** Exercise description **
Could every line of the listing be output exactly, with the pictures skipped?

** Information provided **
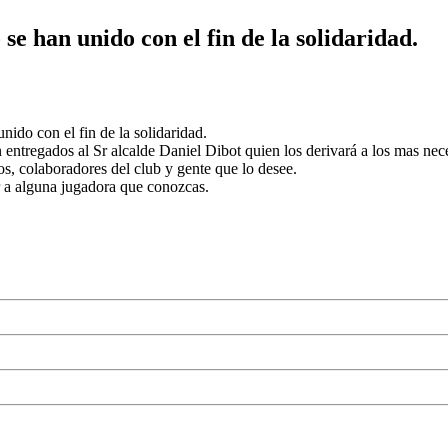
e han unido con el fin de la solidaridad.
ido con el fin de la solidaridad.
n entregados al Sr alcalde Daniel Dibot quien los derivará a los mas n
os, colaboradores del club y gente que lo desee.
 a alguna jugadora que conozcas.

** Response box **
e han unido con el fin de la solidaridad.
ido con el fin de la solidaridad.
n entregados al Sr alcalde Daniel Dibot quien los derivará a los mas n
os, colaboradores del club y gente que lo desee.
 a alguna jugadora que conozcas.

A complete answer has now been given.